DPR: Pemerintah jangan lemah dengan Freeport



KONTAN.CO.ID - JAKARTA. Komisi VII DPR menekankan kepada pemerintah khususnya Menteri Energi dan Sumber Daya Mineral (ESDM) Ignasius Jonan supaya tidak lemah berhadapan dengan perusahaan tambang Asal Amerika Serikat (AS). Khususnya berkenaan dengan divestasi saham 51%

Salah satunya, Anggota Komisi VII DPR Tjatur Sapto Edy bilang, bahwa valuasi saham divestasi 51% Freeport harus dihitung berdasarkan masa operasinya yang habis pada tahun 2021.

"Perhitungannya jangan sampai memasukan nilai cadangan. Harus sampai Kontrak Karya habis sampai 2021. Tidak bisa berasumsi dia dapat perpanjangan sampai 2041. Itu melanggar UU Minerba," ujarnya dalam Rapat Kerja dengan Menteri ESDM, di Gedung DPR, Senin (9/10).


Senada dengan Tjatur, anggota Komisi VII lainnya, Kurtubi, menjelaskan sebelum ditambang, cadangan mineral tidak boleh dimasukan dalam penghitungan nilai saham. Menurutnya, jika cadangan dihitung, maka bisa melanggar undang-undang.

"Cadangan itu dikuasai negara.
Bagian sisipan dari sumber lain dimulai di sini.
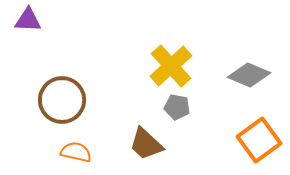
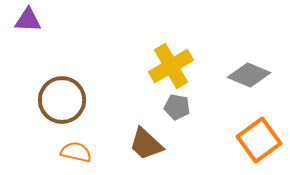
yellow cross: rotated 12 degrees clockwise
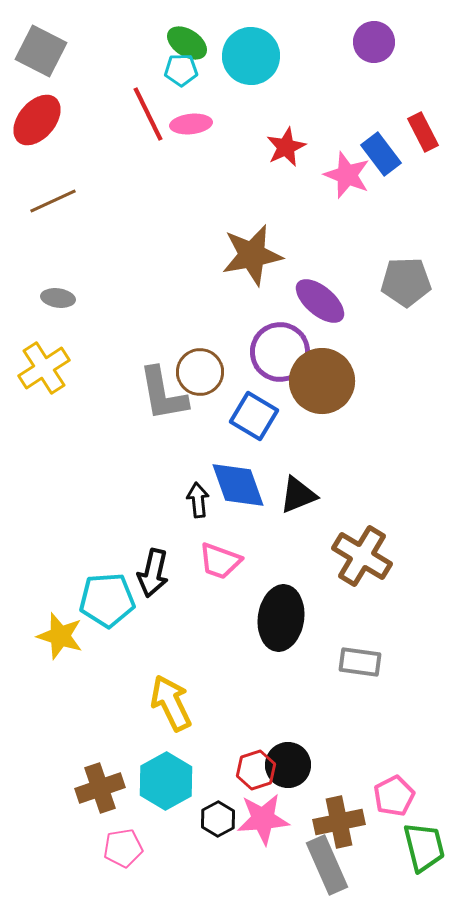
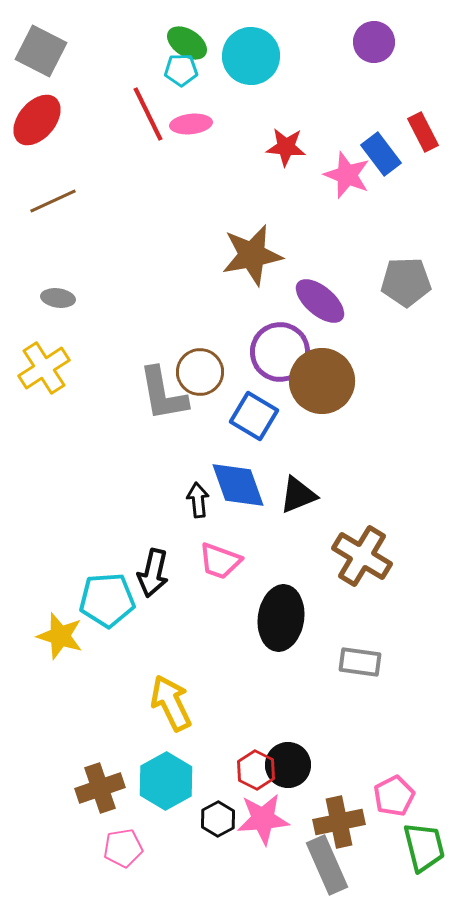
red star at (286, 147): rotated 30 degrees clockwise
red hexagon at (256, 770): rotated 15 degrees counterclockwise
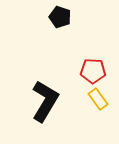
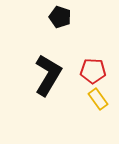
black L-shape: moved 3 px right, 26 px up
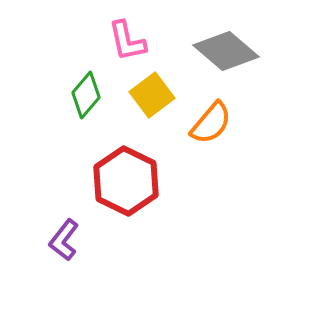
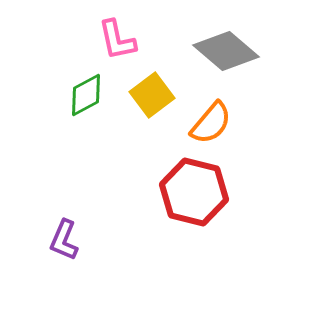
pink L-shape: moved 10 px left, 1 px up
green diamond: rotated 21 degrees clockwise
red hexagon: moved 68 px right, 11 px down; rotated 12 degrees counterclockwise
purple L-shape: rotated 15 degrees counterclockwise
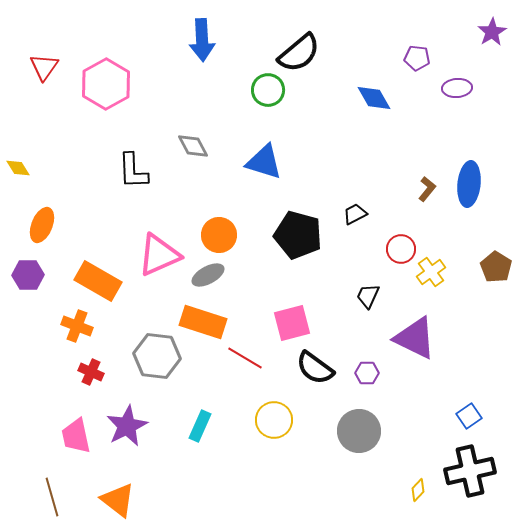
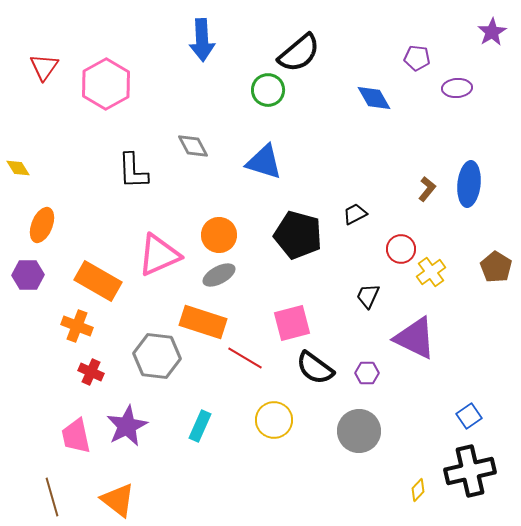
gray ellipse at (208, 275): moved 11 px right
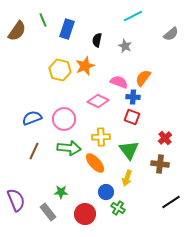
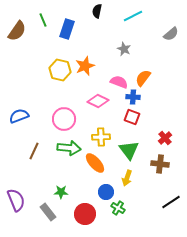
black semicircle: moved 29 px up
gray star: moved 1 px left, 3 px down
blue semicircle: moved 13 px left, 2 px up
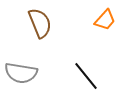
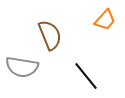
brown semicircle: moved 10 px right, 12 px down
gray semicircle: moved 1 px right, 6 px up
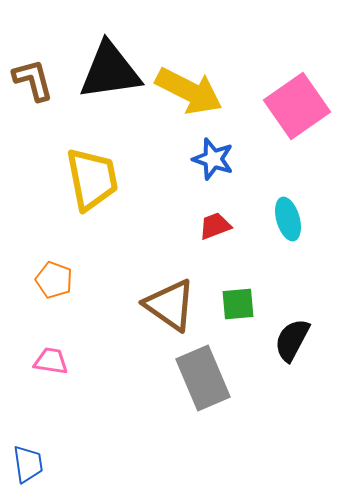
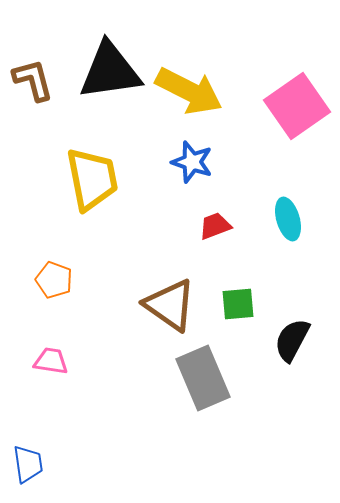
blue star: moved 21 px left, 3 px down
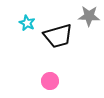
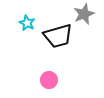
gray star: moved 5 px left, 2 px up; rotated 25 degrees counterclockwise
pink circle: moved 1 px left, 1 px up
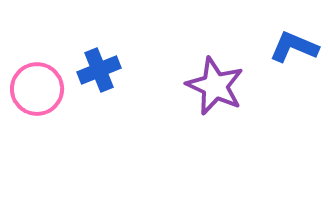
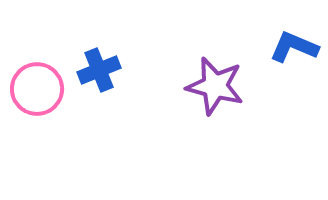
purple star: rotated 10 degrees counterclockwise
Sebelum itu naik ke permukaan atau ditambang, itu tetap milik negara," tuturnya.

Asal tahu saja, dalam kerangka awal, Freeport setuju untuk mendivestasikan sahamnya hingga 51%. Hanya saja, teknis penghitungan sahamnya belum disepakati sampai saat ini. Pemerintah ingin penghitungannya sesuai masa operasi hingga 2021 tanpa memasukkan nilai cadangan. Namun Freeport ingin dihitung berdasarkan asumsi operasi hingga 2041 dengan memasukkan nilai cadangan.
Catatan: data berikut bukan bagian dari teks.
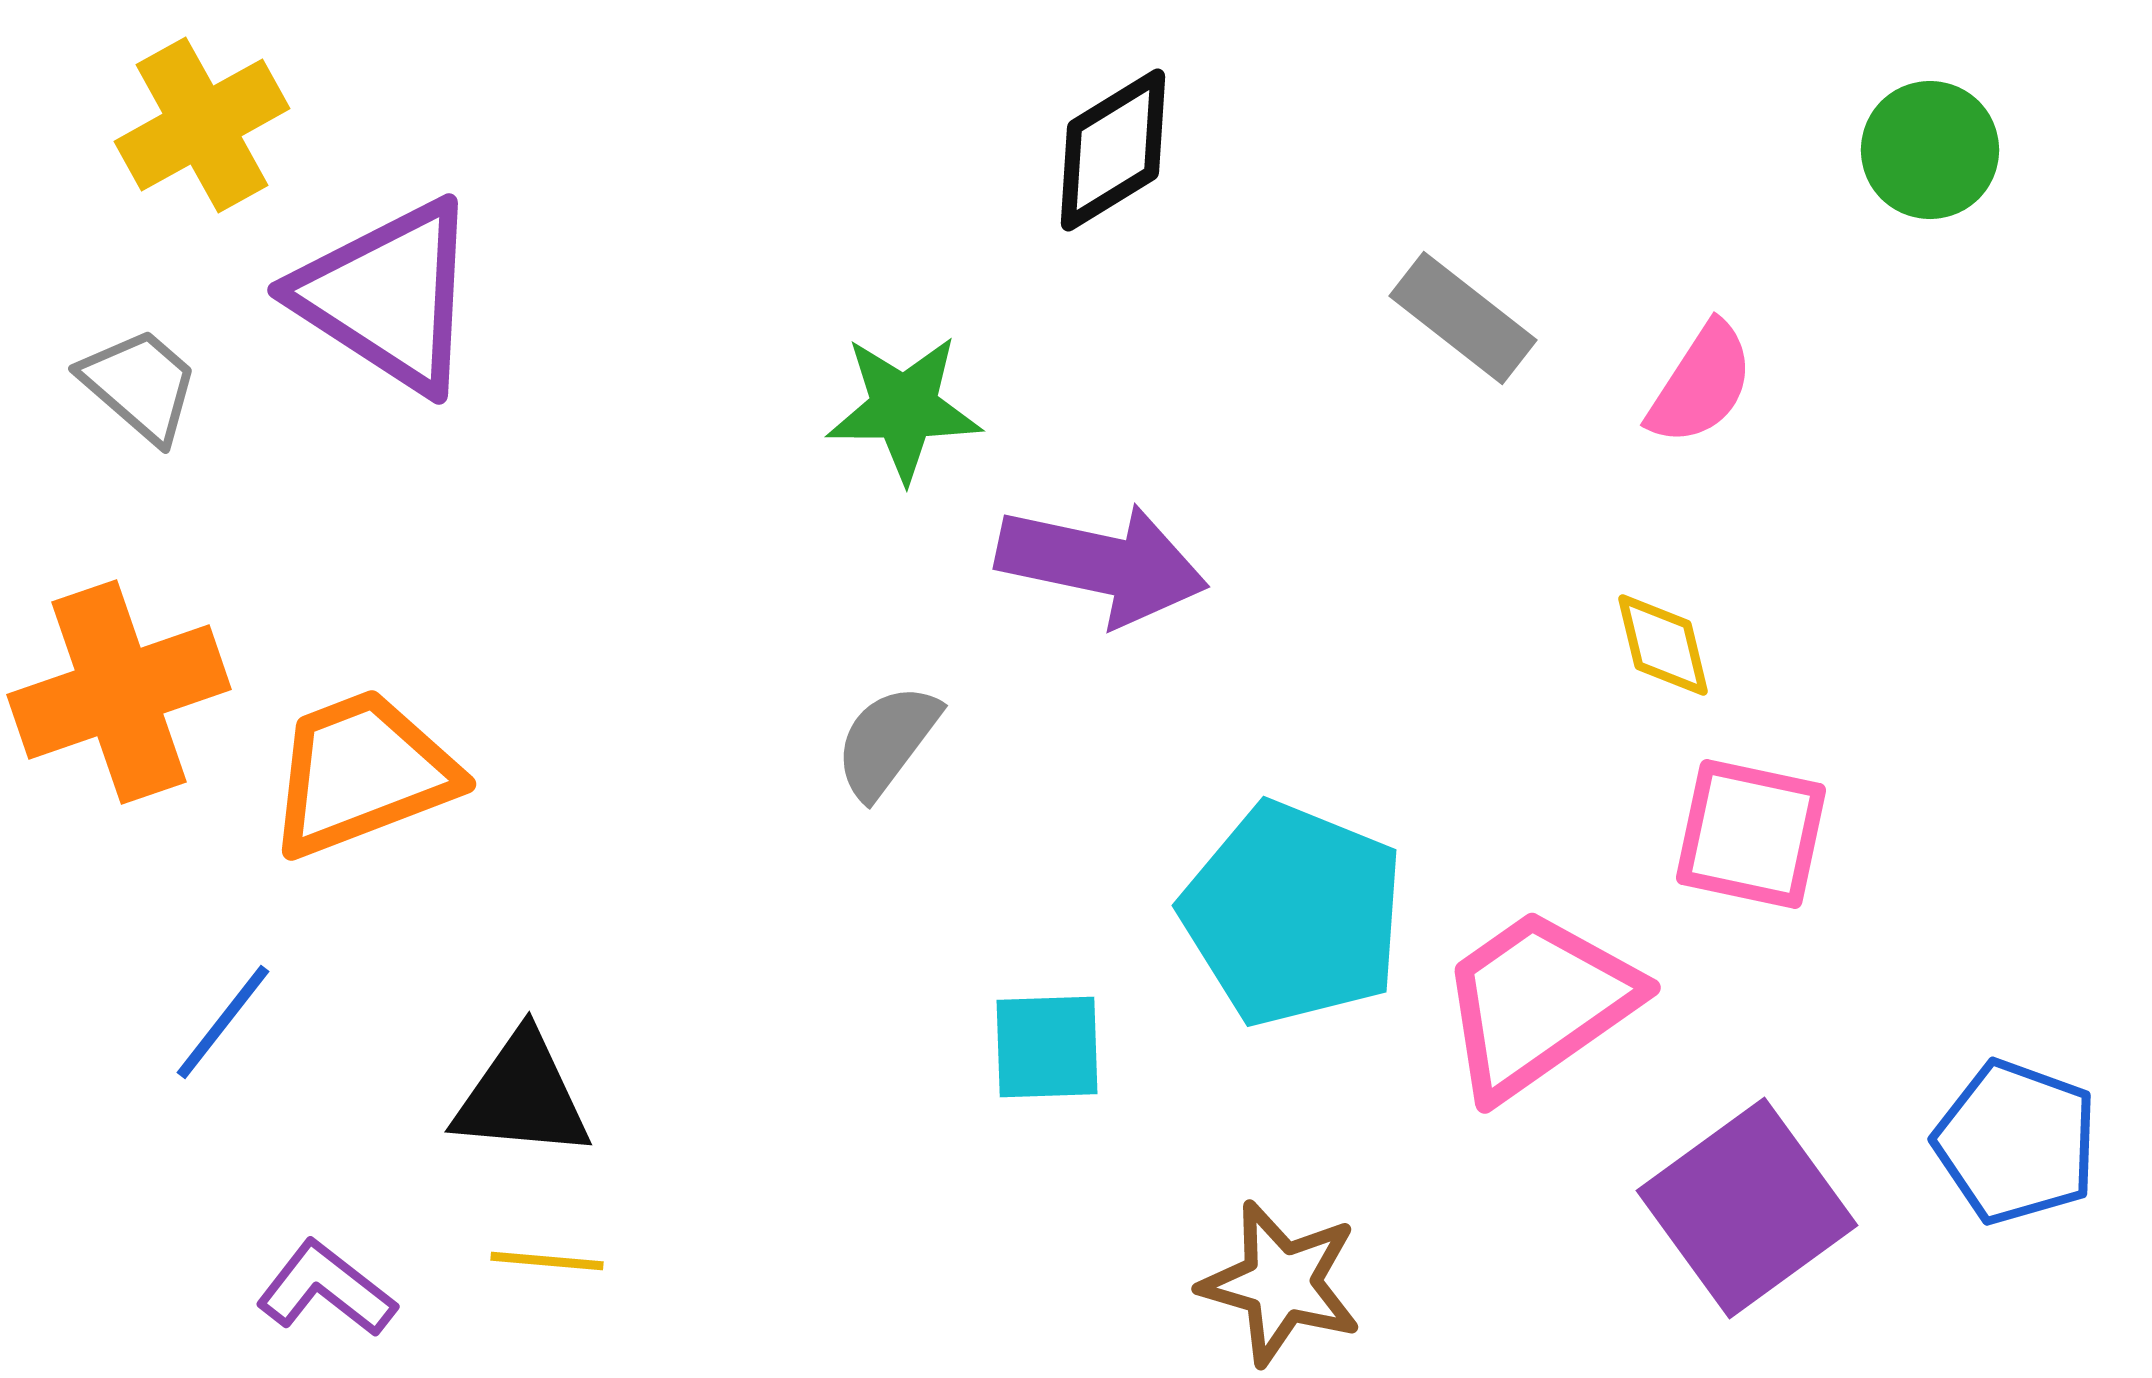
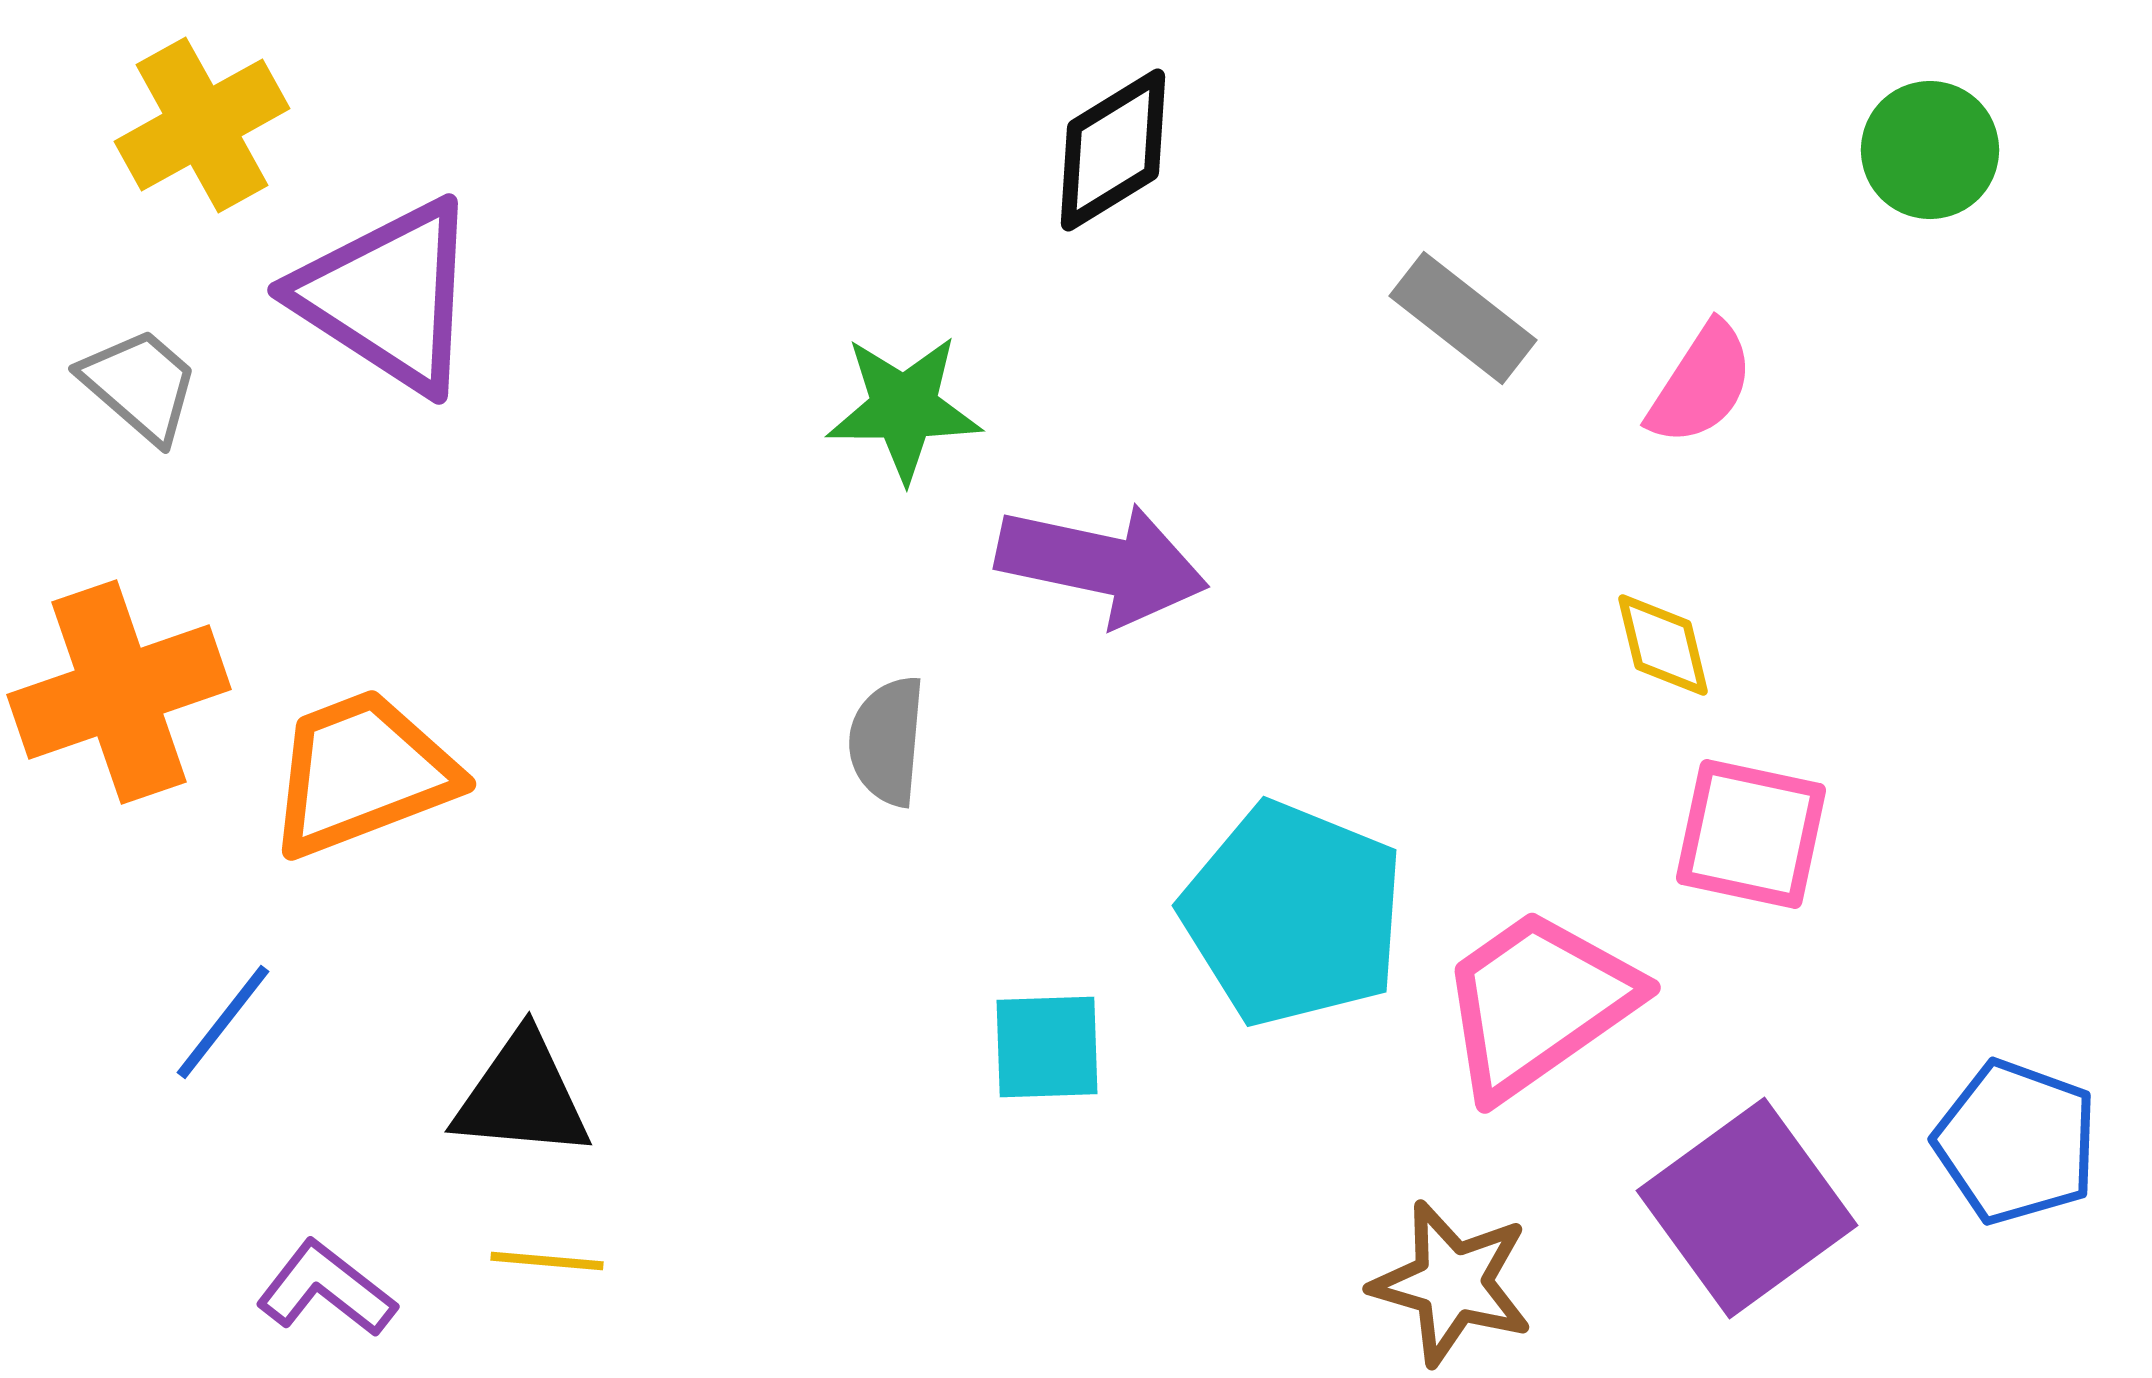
gray semicircle: rotated 32 degrees counterclockwise
brown star: moved 171 px right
Pengamat Hukum Sumber Daya (SDA) Universitas Tarumanegara (Untar), Ahmad Redi Untar menyatakan perpanjangan negosiasi tidak boleh menjadi alasan perpanjangan ekspor konsentrat Freeport.
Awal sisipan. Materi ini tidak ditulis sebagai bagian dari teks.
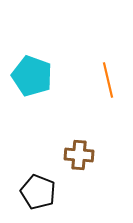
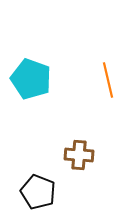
cyan pentagon: moved 1 px left, 3 px down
"Negosiasi tidak bisa menjadi alasan bagi Freeport untuk tidak memulai membangun smelter karena negosiasi yang saat ini terjadi mengkerucut hanya pada isu divestasi saham. Bahwa Freeport sepakat akan membangun smelter yang selesai pada 2022 menjadi isu negosiasi yang sudah final," urainya kepada KONTAN, Senin (9/10).

Die menekankan, bahwa proses negosiasi tidak menjadi alasan bagi Freeport untuk melaksanakan kewajiban-kewajiban hukumnya sesuai ketentuan hukum nasional Indonesia yaitu PP 1/2017 dan Permen 28 Tahun 2017.

"Pemerintah harus tegas kepada Freeport dalam hal isu pembangunan smelter karena molornya pembangunan smelter sudah tidak dapat ditolerir," tandasnya.